The high-profile departures from ALEC were not set in motion nor fully explained by just a few days of public scrutiny. For the past four months, liberal advocacy groups, unions and activist investors have been reaching out to major corporations, asking them to further disclose their activity with ALEC or drop membership altogether. Things boiled over last week, but the underlying issues had been simmering for much longer.

ALEC, a tax-exempt group operating under the 501(c)3 section of the IRS code, bills itself as “a nonpartisan membership association for conservative state lawmakers” interested in “limited government, free markets, federalism and individual liberty.” It convenes policy task forces and drafts model bills that can be introduced in state legislatures nationwide. For a modest membership fee, conservative legislators gain access to the group’s resources. Think of ALEC’s prepackaged and prelawyered legislation as Swanson TV dinners: all you need is a majority vote to reheat it, and it’s ready to serve. The result: similarly flavored bills in statehouses across the country.

Among the proposals that emanated from ALEC is the stand-your-ground law that is at issue in the shooting of Trayvon Martin.

Did Coke, Kraft, McDonald's, and Intuit have any idea that ALEC was pushing Voter I.D. legislation? I doubt it. They probably thought they were being good corporate citizens by supporting a nonprofit political enterprise.

Another indication that political discourse may have turned the corner is the backlash against Rush Limbaugh for his comments about Georgetown University law student Sandra Fluke:

“So Miss Fluke, and the rest of you feminazis, here’s the deal. If we are going to pay for your contraceptives, and thus pay for you to have sex, we want something for it. We want you post the videos online so we can all watch.”

Now Limbaugh faces competition from Mike Huckabee in his noon to 3 p.m. time slot, and sponsors are betting that listeners want to hear a different approach to talk radio. “Our tagline is, ‘More conversation, less confrontation’,” Huckabee told POLITICO. “I’m going to treat every guest with respect and civility. Nobody is going to come on and get into a shouting match with me. That’s just not my style.”

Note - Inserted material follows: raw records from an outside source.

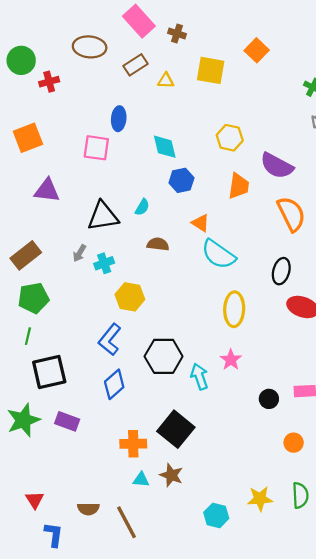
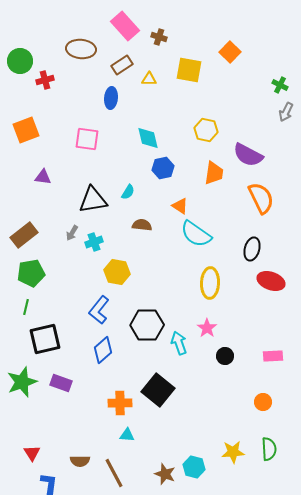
blue ellipse: (119, 119) -> (111, 98), moved
purple triangle: (47, 190) -> (43, 177), size x0.7
black circle: (269, 399) -> (225, 356), moved
brown star: (171, 475) -> (165, 474), moved

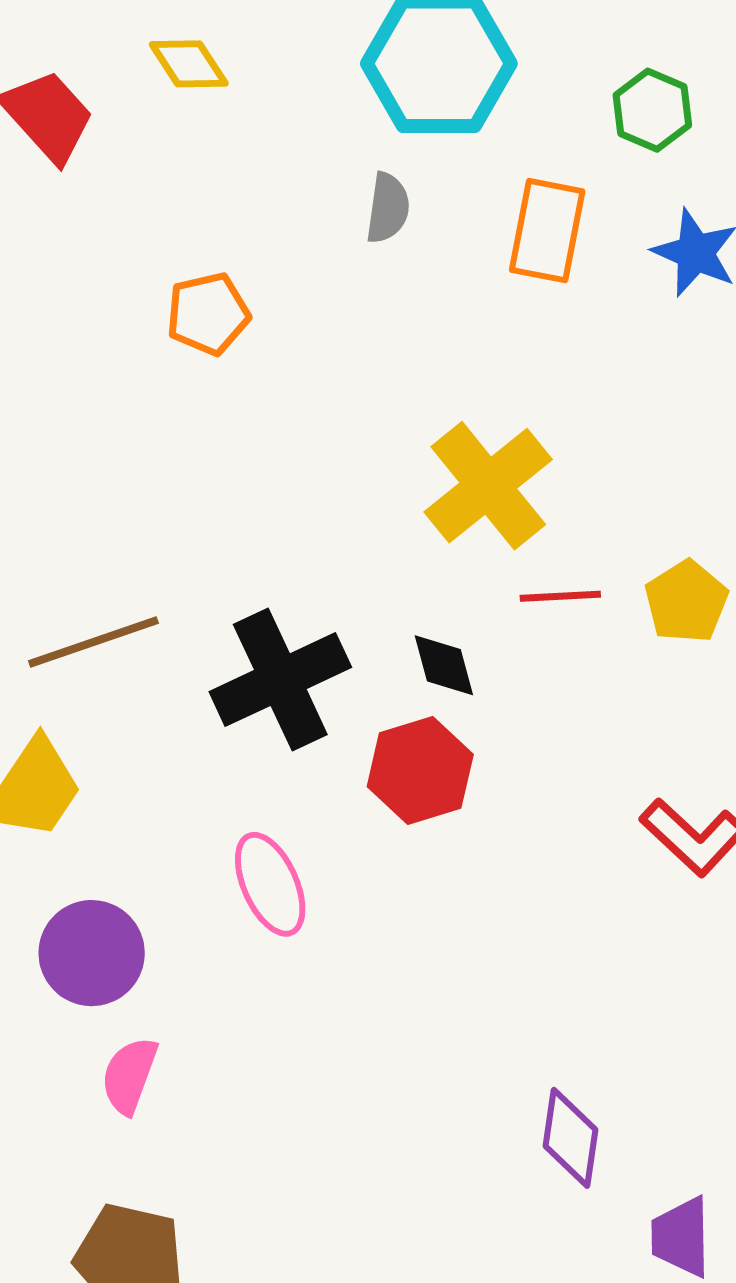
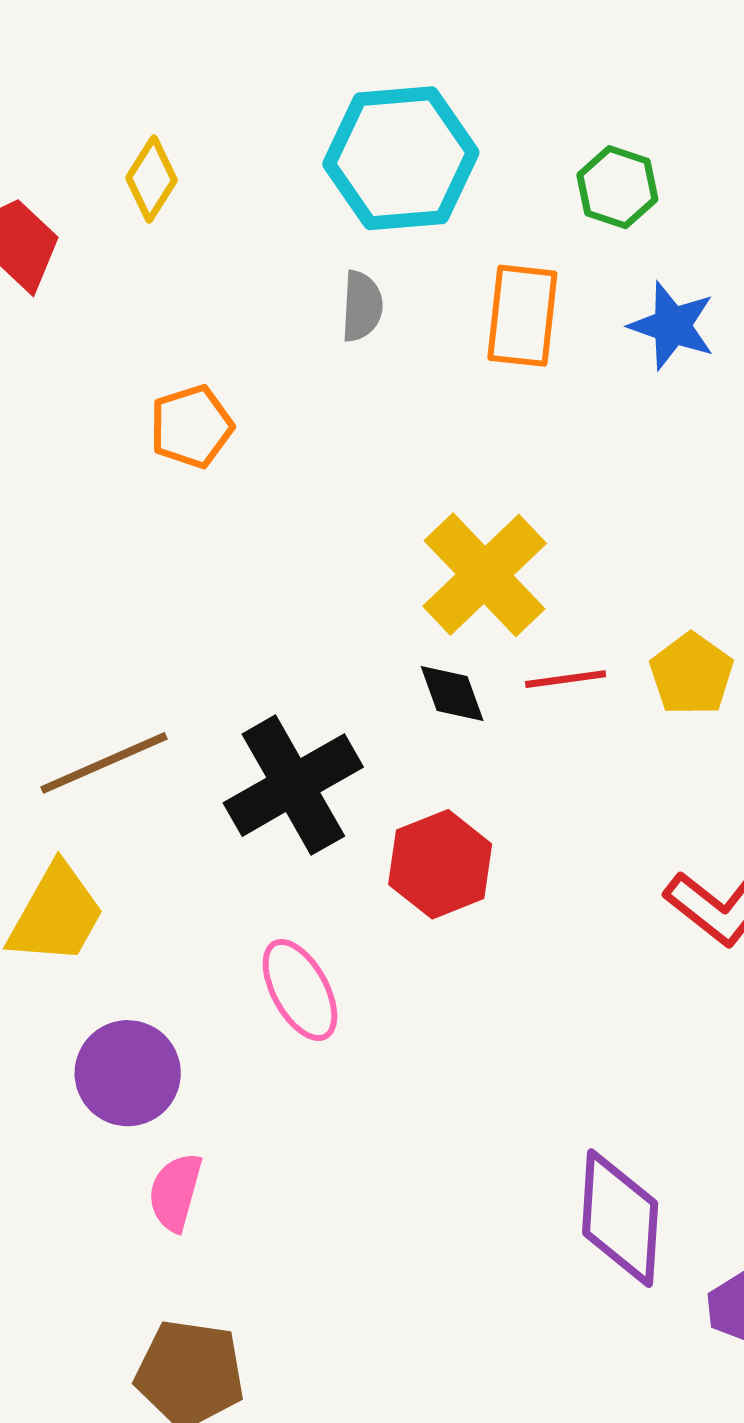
yellow diamond: (189, 64) -> (152, 179), turned 70
black diamond: (444, 665) -> (452, 693), moved
purple diamond: (570, 1138) -> (620, 1218), size x1.4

Kennedy's column quotes people in the industry about the future of talk radio. He writes:

But the sharpest jolt came Thursday with the news that WBAP/820 AM host Mark Davis is off the air in what he called a contract dispute. Note what his boss told Radio Ink magazine this week:

"I think people are fatigued" with talk radio, said John Dickey, co-chief operating officer of Atlanta-based Cumulus Media. It's no different than music-based stations. If you burn out a record, you are going to lose TSL [time spent listening]. If you burn out a subject and a perspective, you are going to lose TSL."

Dickey told Radio Ink that somebody like Huckabee won't "intimidate and shout at people" and will draw younger, female and minority listeners.

* * * *

This is a zeitgeist story, a window onto the spirit of the times. It's part of the war-on-w0men narrative, an indication that the radio industry is trying to broaden its appeal beyond the right, male side of the political spectrum. The moral is that nothing lasts forever, that last year's phenomenon is this year's flop. Mike Huckabee is about to send Rush Limbaugh into oblivion. The tea party seems like yesterday's news. Talk radio is becoming kinder, gentler. ALEC has been exposed. Few corporations will be eager to support an organization that has bent its efforts to support legislation that is designed to suppress the votes of hundreds of thousands of Americans, and stand-your-ground laws that bear the stain of Trayvon Martin's blood. What is happening is not a political movement. It has little to do with politics. It is a revolution of decency, of people coming forward to say enough is enough, we're tired of the overheated rhetoric, we're tired of the gridlock, we're tired of the incivility, we're tired of politicians who begin every press release with "I'm outraged." If this is indeed the political climate in which the 2012 elections will take place, my advice to candidates is, "Beware of negative campaigning."